Zeus is in absolute conflict with men and with those who defend them, in Prometheus. The other hostile gods, Hephaestus and Hermes, appear on stage, Zeus does not. Distant or conflicting deities are also in Medea. The heroine invokes Justice, invokes Apollo, who did not allow women to express themselves with art “against the lineage of males”, until the Sun brings her to safety in the final scene. Medea is a tragedy essentially conducted in the absence of the gods, an absence however very different from that of Prometheus, who records attacks on a religious and celestial system, a system that does not exist here, the drama is all human. In Peace, the god Ermes supports Polemos (War) against any human attempt to recover Eirene (Peace) in the heavens, changing his mind only halfway through the comedy. Do gods hinder or help men? From the beginning, Olympus is hostile to them in these three ‘pièces’, written and set up in the space of half a century in Athens, from 460 B.C. (perhaps) of Prometheus to 431 B.C. of Medea and 421 B.C. of Peace.
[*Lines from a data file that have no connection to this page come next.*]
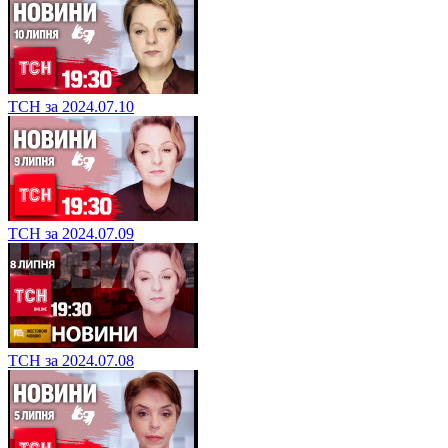
ТСН за 2024.07.10
ТСН за 2024.07.09
ТСН за 2024.07.08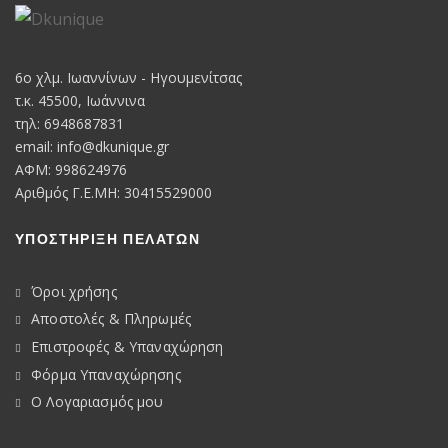
6o χλμ. Ιωαννίνων - Ηγουμενίτσας
τ.κ. 45500, Ιωάννινα
τηλ: 6948687831
email:
info@dkunique.gr
ΑΦΜ: 998624976
Αριθμός Γ.Ε.ΜΗ: 30415529000
ΥΠΟΣΤΗΡΙΞΗ ΠΕΛΑΤΩΝ
Όροι χρήσης
Αποστολές & Πληρωμές
Επιστροφές & Υπαναχώρηση
Φόρμα Υπαναχώρησης
Ο Λογαριασμός μου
In the tragedy by Aeschylus, it is known that only gods and demigods act, with the sole exception of the cow Io, half woman and half beast. It’s the only case in all ancient drama. Zeus, however, eventually sinks the rebellious demigod into the belly of the earth, and their relationship remains unresolved, while Medea and Trigeo fly into the sky towards their targets. Both the two tragic protagonists and the comedian act with substantial ‘autonomy’, the laws that motivate them are their laws, not the Olympic ones. So much so that a tragedy and the comedy, Prometheus and Peace, seem to be one parody of the other. Prometheus steals something that men didn’t have, fire. Trigeo recovers what was stolen from men, peace. Prometheus is saved because he knows the secret of Zeus, Trigeo because he knows a plot against the Gods (vv 403-404).